Abstract
Celebrated, Former President of South Africa, Nelson Mandela’s death in 2013 saw an
outpouring of local and global grief and emotion. This reflected how Mandela became iconized
as a popular cultural and political symbol for human rights, political messiah-hood, sainthood,
dignity, peace and forgiveness. Even Mandela attempted to deflect and qualify this iconisation.

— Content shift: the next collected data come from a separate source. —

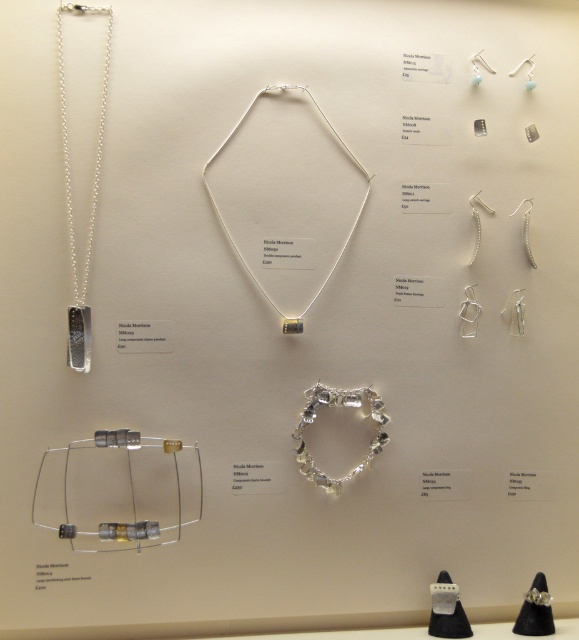 Question: Is the position of silver/metallic necklace at center less distant than that of silver/glass wire bracelet at lower left?

Choices:
 (A) no
 (B) yes

Answer: (A)

Question: Which of the following is the farthest from the observer?

Choices:
 (A) (361, 396)
 (B) (91, 13)
 (C) (250, 112)

Answer: (A)

Question: Does silver/metallic necklace at center have a greater width compared to silver/glass wire bracelet at lower left?

Choices:
 (A) no
 (B) yes

Answer: (B)

Question: Is silver/glass wire bracelet at lower left thinner than silver metallic chain pendant at left?

Choices:
 (A) yes
 (B) no

Answer: (B)

Question: Among these objects, which one is farthest from the camera?

Choices:
 (A) silver/metallic necklace at center
 (B) silver/glass wire bracelet at lower left
 (C) silver metallic chain pendant at left

Answer: (A)

Question: Which of these objects is positioned closest to the clear glass bracelet at center?

Choices:
 (A) silver/metallic necklace at center
 (B) silver/glass wire bracelet at lower left
 (C) silver metallic chain pendant at left

Answer: (B) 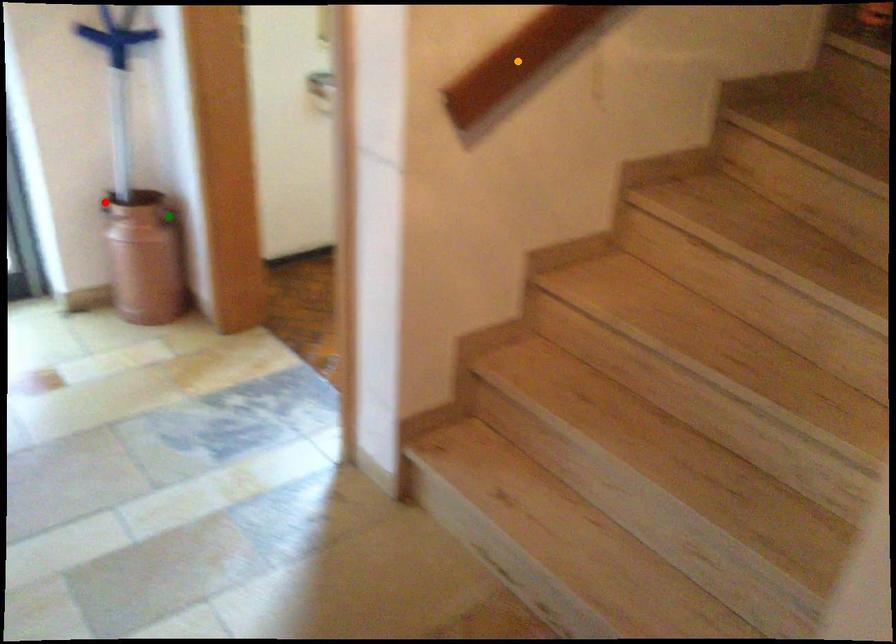 Order these from nearest to farthest:
red point | orange point | green point

orange point < green point < red point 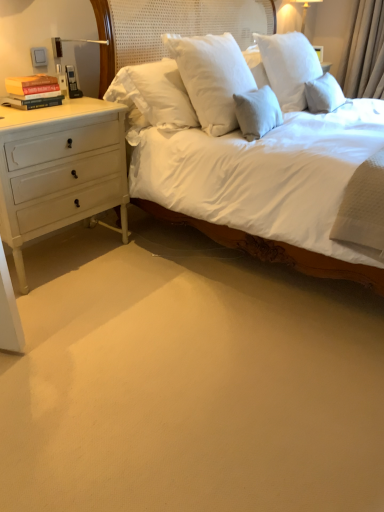 Question: From a real-world perspective, is hardcover books at left physically above white glossy lampshade at upper right?

Choices:
 (A) no
 (B) yes

Answer: (A)

Question: Are hardcover books at left and white glossy lampshade at upper right far apart?

Choices:
 (A) yes
 (B) no

Answer: (A)

Question: From a real-world perspective, is hardcover books at left physically below white glossy lampshade at upper right?

Choices:
 (A) no
 (B) yes

Answer: (B)

Question: Is hardcover books at left facing away from white glossy lampshade at upper right?

Choices:
 (A) no
 (B) yes

Answer: (A)

Question: Is hardcover books at left outside of white glossy lampshade at upper right?

Choices:
 (A) no
 (B) yes

Answer: (B)

Question: From the image's perspective, is hardcover books at left on top of white glossy lampshade at upper right?

Choices:
 (A) yes
 (B) no

Answer: (B)

Question: Considering the relative sizes of hardcover books at left and beige fabric curtain at upper right in the image provided, is hardcover books at left thinner than beige fabric curtain at upper right?

Choices:
 (A) yes
 (B) no

Answer: (A)

Question: From a real-world perspective, is hardcover books at left below beige fabric curtain at upper right?

Choices:
 (A) no
 (B) yes

Answer: (A)

Question: Is hardcover books at left further to the viewer compared to beige fabric curtain at upper right?

Choices:
 (A) yes
 (B) no

Answer: (B)

Question: Can you confirm if hardcover books at left is bigger than beige fabric curtain at upper right?

Choices:
 (A) yes
 (B) no

Answer: (B)

Question: From a real-world perspective, is hardcover books at left positioned over beige fabric curtain at upper right based on gravity?

Choices:
 (A) no
 (B) yes

Answer: (B)

Question: Is hardcover books at left facing towards beige fabric curtain at upper right?

Choices:
 (A) no
 (B) yes

Answer: (A)

Question: Is beige fabric curtain at upper right positioned behind white painted wood chest of drawers at left?

Choices:
 (A) no
 (B) yes

Answer: (B) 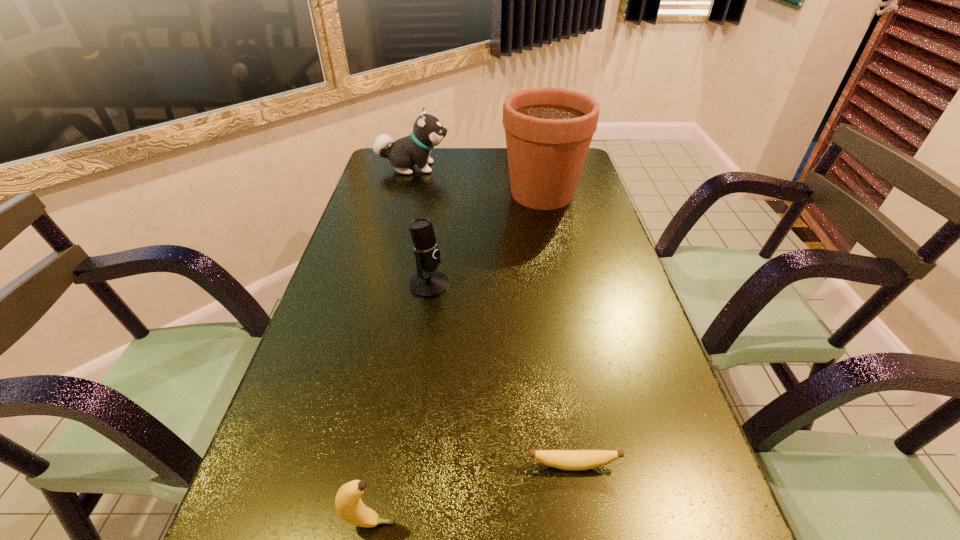 What are the coordinates of `free space between the microphone and the fourth tallest object` in the screenshot? It's located at (399, 404).

The width and height of the screenshot is (960, 540). Find the location of `free point between the taller banana and the tallest object`. free point between the taller banana and the tallest object is located at coordinates (456, 359).

Identify which object is the second closest to the puppy. Please provide its 2D coordinates. Your answer should be formatted as a tuple, i.e. [(x, y)], where the tuple contains the x and y coordinates of a point satisfying the conditions above.

[(428, 282)]

At what (x,y) coordinates should I click in order to perform the action: click on object that is the fourth nearest to the puppy. Please return your answer as a coordinate pair (x, y). Image resolution: width=960 pixels, height=540 pixels. Looking at the image, I should click on (349, 505).

Where is `vacant area in the image that satisfies the following two spatial constraints: 1. on the back side of the shortest object; 2. at the face of the puppy`? The image size is (960, 540). vacant area in the image that satisfies the following two spatial constraints: 1. on the back side of the shortest object; 2. at the face of the puppy is located at coordinates (525, 167).

Locate an element on the screen. This screenshot has height=540, width=960. free space that satisfies the following two spatial constraints: 1. at the face of the flowerpot; 2. on the left side of the puppy is located at coordinates (406, 193).

At what (x,y) coordinates should I click in order to perform the action: click on vacant point that satisfies the following two spatial constraints: 1. at the face of the puppy; 2. on the left side of the third nearest object. Please return your answer as a coordinate pair (x, y). Looking at the image, I should click on (384, 285).

The height and width of the screenshot is (540, 960). I want to click on vacant position in the image that satisfies the following two spatial constraints: 1. on the front side of the third farthest object; 2. from the stem of the nearest object, so click(398, 523).

Locate an element on the screen. The width and height of the screenshot is (960, 540). vacant space that satisfies the following two spatial constraints: 1. at the face of the puppy; 2. on the left side of the microphone is located at coordinates (384, 285).

Locate an element on the screen. The width and height of the screenshot is (960, 540). vacant space that satisfies the following two spatial constraints: 1. at the face of the puppy; 2. on the left side of the flowerpot is located at coordinates (406, 193).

Taking critical views into account, we propose ‘Mandelaism’ as a term to describe the cultural
practices and sign systems that surround and mythologize Mandela, intermeshing with, feeding
into and parasitically drawing on patriotic sentiments. Mandelaism magically invokes powers
and forms of what Mbembe (2001: 25) calls the commandement – to conflate and inflate often
weak notions and practices of the right. Popularly, these powers are invoked for nation
building. However Mandelaism is also tightly associated with self-serving machinations that
deform and weaken this right which legitimates it. This study explores advertisements from
selected national English-language newspapers published in the two weeks that followed his
death, subjecting them to a semiotic analysis. It thereby aims to recognize aspects of
Mandelaism and of the parasite behaviors which we claim are appended to it. The
unprecedented scale of the news-event that was Mandela death and funeral assures that the
study is set in one of the greatest known nationalistic imaginariums.